I would like to know if I need to cut the green seed pods off my crape myrtle. Looking online, I see two answers. Some say to cut them off, and others say leave them alone. — Christopher

After the flower clusters of crape myrtles fade and the flowers drop off, you will see clusters of green balls. These are the seed pods of crape myrtles. Cutting them off is optional.

Most gardeners consider deadheading crape myrtle trees more trouble than it is worth, and many trees are too tall to make this practical anyway. But it is certainly something you may do.

Pruning off the seed pods may be recommended to encourage another flush of late summer blooms. But crape myrtles generally produce a smaller second flush of flowers, whether they are deadheaded or not.

Some people may not like the way the clusters of green balls look and prefer to remove them. And for crape myrtles that are sending out abundant new growth, the weight of the seed pod clusters can make the branches bend down. Pruning them off alleviates the drooping branches. Again, this is only practical in younger or smaller growing crape myrtles where the seed pod clusters are easy to reach.

Basically, when it comes to pruning off the seed pods, there is no wrong decision.

There is one more point I need to make about crape myrtle seed pods. Every year, I get numerous inquiries in late summer from gardeners asking why the flower buds on their crape myrtle are not blooming. They think the clusters of green balls on their trees are flower buds, but, in fact, they are seed pods formed during earlier blooming and will never produce flowers.

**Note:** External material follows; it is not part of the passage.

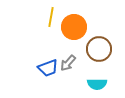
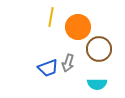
orange circle: moved 4 px right
gray arrow: rotated 24 degrees counterclockwise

Is there any selective herbicide that will control Virginia creeper vine growing in and on shrubs? The vines are growing in and covering my dwarf yaupon holly and juniper hedges. — Herb

Unfortunately, I’m not aware of any selective herbicides for controlling Virginia creeper (Parthenocissus quinquefolia) when it is growing in shrubs. Anything that will kill Virginia creeper will also damage or kill yaupon hollies and junipers.

So, spraying an herbicide to kill the Virginia creeper vines in this situation is not practical. The herbicide will get on the foliage of the shrubs and injure or kill them. Instead of spraying, use this technique.

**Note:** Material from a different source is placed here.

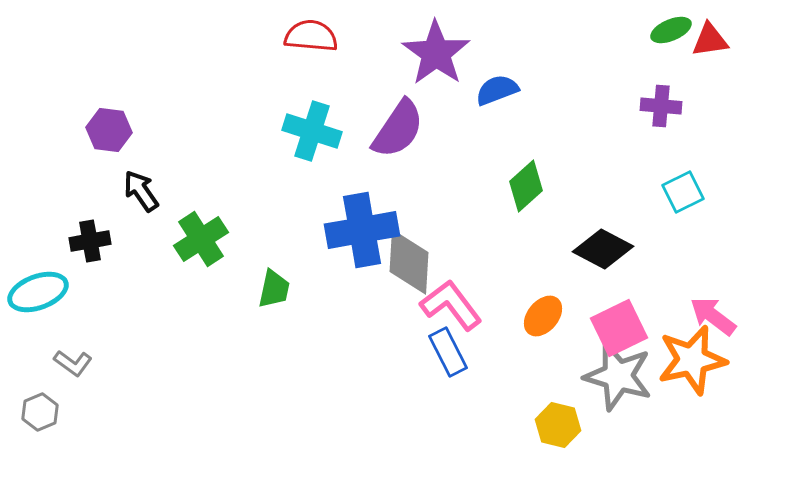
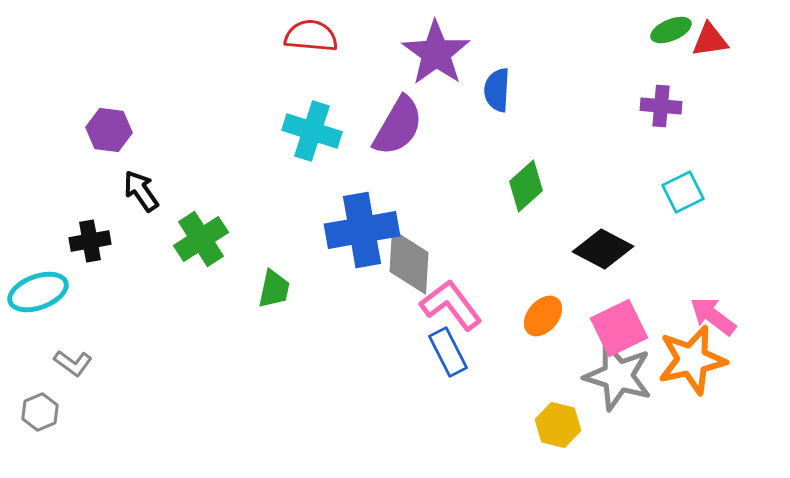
blue semicircle: rotated 66 degrees counterclockwise
purple semicircle: moved 3 px up; rotated 4 degrees counterclockwise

Get down at ground level and find where the vines infesting the shrubs are growing from. You will have to reach under a vine-infested shrub to do this.

Cut off the vine a few inches from the ground and immediately treat the surface of the freshly cut stump with undiluted triclopyr (Cut Vine and Stump Killer, Brush Killer, Brush B Gon and other brands). Applying the herbicide to the fresh cut is necessary because it kills the stump and prevents it from resprouting. This will not endanger the shrubs.

The vines growing up in shrubs will die because they have been cut off from their roots. The foliage will wither and turn brown, and the vines may be physically removed (you could also remove them right after cutting the base of the vines). The treated stump will die because the herbicide gets absorbed by the freshly cut surface and is translocated to the roots.

This method is very effective and may be used at any time of the year. It also works well for getting rid of undesirable tree seedlings and saplings growing in beds.

GARDEN TIPS:

A SUPPORTING ROLE: Some of the taller gingers, such as Hedychium, Alpinia and Costus, may get top-heavy when they bloom and lean or fall over. A little graceful leaning is generally not an issue, but you should consider supporting the shoots if they fall too much or lay on nearby plants. Also, each shoot only blooms once. After a shoot blooms, you may cut it back down to the ground to help manage the plant.

IRRIGATION IMPORTANCE: Although we have been getting plenty of rain, caladiums need irrigation if the weather gets hot and dry. This can help keep the foliage in good shape through the summer. Apply a light application of fertilizer now to encourage vigorous growth if plants seem to be slowing down.

IF THE SHOWERS STOP: Soaker hoses are an excellent way to water flowerbeds and vegetable gardens, should the weather turn dry. Keeping the foliage dry helps stop fungal diseases from attacking.

WEB WATCH: Fine, silvery webbing appearing on the bark of area trees and large shrubs is completely harmless. The webbing is produced by tiny scavenging insects called bark lice or psocids. There is no need to apply insecticides. If the webbing bothers you, sweep it off with a broom or remove it with a strong spray of water.

SLIME IS FINE: With rainy weather, slime molds can show up on area lawns. Look for bluish gray to black patches, a few inches to a foot in diameter, growing on the grass blades. Although it looks alarming, it is completely harmless.